Hands-on: siRNA differential abundance testing
- DESeq2 tool to test for differential abundance of antisense siRNAs at mRNA and TE features using the following parameters:
- In “Factor”:
- In “1: Factor”
- “Specify a factor name”:
RNAi
- In “Factor level”:
- In “1: Factor level”:
- “Specify a factor level”:
Symplekin
- param-collection “Counts file(s)”: the Symplekin RNAi siRNA counts from reverse strand (SR) collection
- In “2: Factor level”:
- “Specify a factor level”:
RNAi
- param-collection “Counts file(s)”: the Symplekin RNAi siRNA counts from reverse strand (SR)
- “Choice of Input data”:
TPM values (e.g. from sailfish and salmon)
- “Program used to generate TPMs”:
Salmon
- “Gene mapping format”:
Transcript-ID and Gene-ID mapping file
- param-file “Tabular file with Transcript - Gene mapping”:
reference tx2g (transcript to gene) file
(available through zenodo link)- “Output normalized counts table”:
Yes
- DESeq2 tool for the sense siRNAs at mRNA and TE features:
- In “Factor”:
- In “1: Factor”
- “Specify a factor name”:
RNAi
- In “Factor level”:
- In “1: Factor level”:
- “Specify a factor level”:
Symplekin
- param-collection “Counts file(s)”: the Symplekin RNAi siRNA counts from forward strand (SF)
- In “2: Factor level”:
- “Specify a factor level”:
RNAi
- param-collection “Counts file(s)”: the Symplekin RNAi siRNA counts from forward strand (SF)
- “Choice of Input data”:
TPM values (e.g. from sailfish and salmon)

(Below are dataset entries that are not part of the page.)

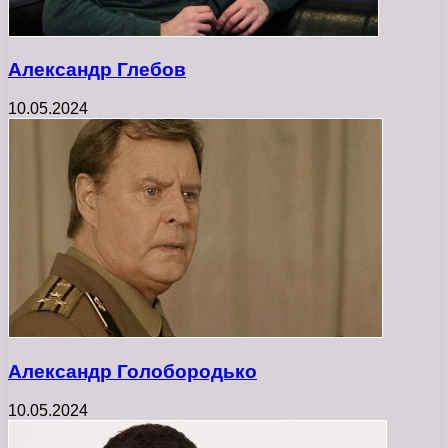
Александр Глебов
10.05.2024
Александр Голобородько
10.05.2024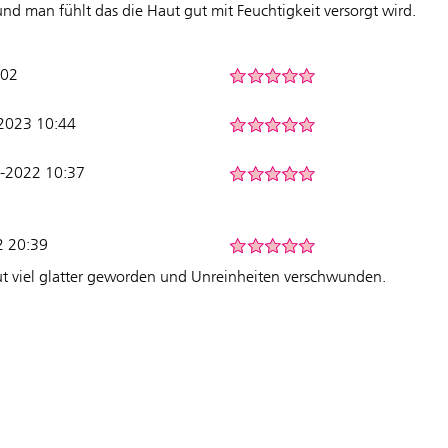
und man fühlt das die Haut gut mit Feuchtigkeit versorgt wird.
:02
-2023 10:44
0-2022 10:37
2 20:39
t viel glatter geworden und Unreinheiten verschwunden.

- “Program used to generate TPMs”:
Salmon
- “Gene mapping format”:
Transcript-ID and Gene-ID mapping file
- param-file “Tabular file with Transcript - Gene mapping”:
reference tx2g (transcript to gene) file
(available through zenodo link)- “Output normalized counts table”:
Yes
- Filter tool to extract features with a significantly different antisense siRNA abundance (adjusted p-value less than 0.05).
- param-file “Filter”: Select the
DESeq2
result file from testing antisense (SR) siRNA abundances- “With following condition”:
c7<0.05
- Filter tool for the sense siRNAs at mRNA and TE features:
- param-file “Filter”: Select the
DESeq2
result file from testing sense (SF) siRNA abundances- “With following condition”:
c7<0.05
QuestionHow many features have a significant difference in antisense and sense siRNA abundance in the Symplekin RNAi condition?
There are 87 antisense and 15 sense features that have significanlty different siRNA abundances.
For more information about DESeq2
and its outputs, have a look at DESeq2
documentation.
Visualization
Coming soon!
Conclusion
Analysis of small RNAs is a complicated and intricate process due to the diversity in characteristics, functionality, and nuances of small RNA subclasses. The goal of this tutorial is to introduce you to a common small RNA workflow that specifically identifies changes in endogenous siRNA abundances that target protein-coding mRNAs and transposable elements. The steps presented here can be rearranged and modified based on small RNA features of specific systems and the needs of the user.